● DATA
•••

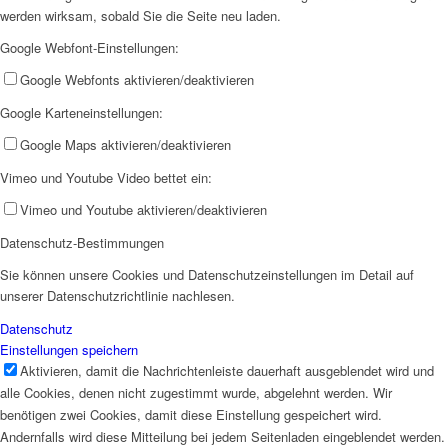
werden wirksam, sobald Sie die Seite neu laden.
Google Webfont-Einstellungen:
Google Webfonts aktivieren/deaktivieren
Google Karteneinstellungen:
Arbeitsbereiche
Google Maps aktivieren/deaktivieren
Vimeo und Youtube Video bettet ein:
Vimeo und Youtube aktivieren/deaktivieren
Datenschutz-Bestimmungen
Sie können unsere Cookies und Datenschutzeinstellungen im Detail auf
Beratung
unserer Datenschutzrichtlinie nachlesen.
Datenschutz
Einstellungen speichern
Aktivieren, damit die Nachrichtenleiste dauerhaft ausgeblendet wird und
alle Cookies, denen nicht zugestimmt wurde, abgelehnt werden. Wir
benötigen zwei Cookies, damit diese Einstellung gespeichert wird.
Schwangerschaftsberatung
Andernfalls wird diese Mitteilung bei jedem Seitenladen eingeblendet werden.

•••

● PROBLEM
The material above should be returned exactly, without pictures.

● ANSWER BOX
werden wirksam, sobald Sie die Seite neu laden.
Google Webfont-Einstellungen:
Google Webfonts aktivieren/deaktivieren
Google Karteneinstellungen:
Arbeitsbereiche
Google Maps aktivieren/deaktivieren
Vimeo und Youtube Video bettet ein:
Vimeo und Youtube aktivieren/deaktivieren
Datenschutz-Bestimmungen
Sie können unsere Cookies und Datenschutzeinstellungen im Detail auf
Beratung
unserer Datenschutzrichtlinie nachlesen.
Datenschutz
Einstellungen speichern
Aktivieren, damit die Nachrichtenleiste dauerhaft ausgeblendet wird und
alle Cookies, denen nicht zugestimmt wurde, abgelehnt werden. Wir
benötigen zwei Cookies, damit diese Einstellung gespeichert wird.
Schwangerschaftsberatung
Andernfalls wird diese Mitteilung bei jedem Seitenladen eingeblendet werden.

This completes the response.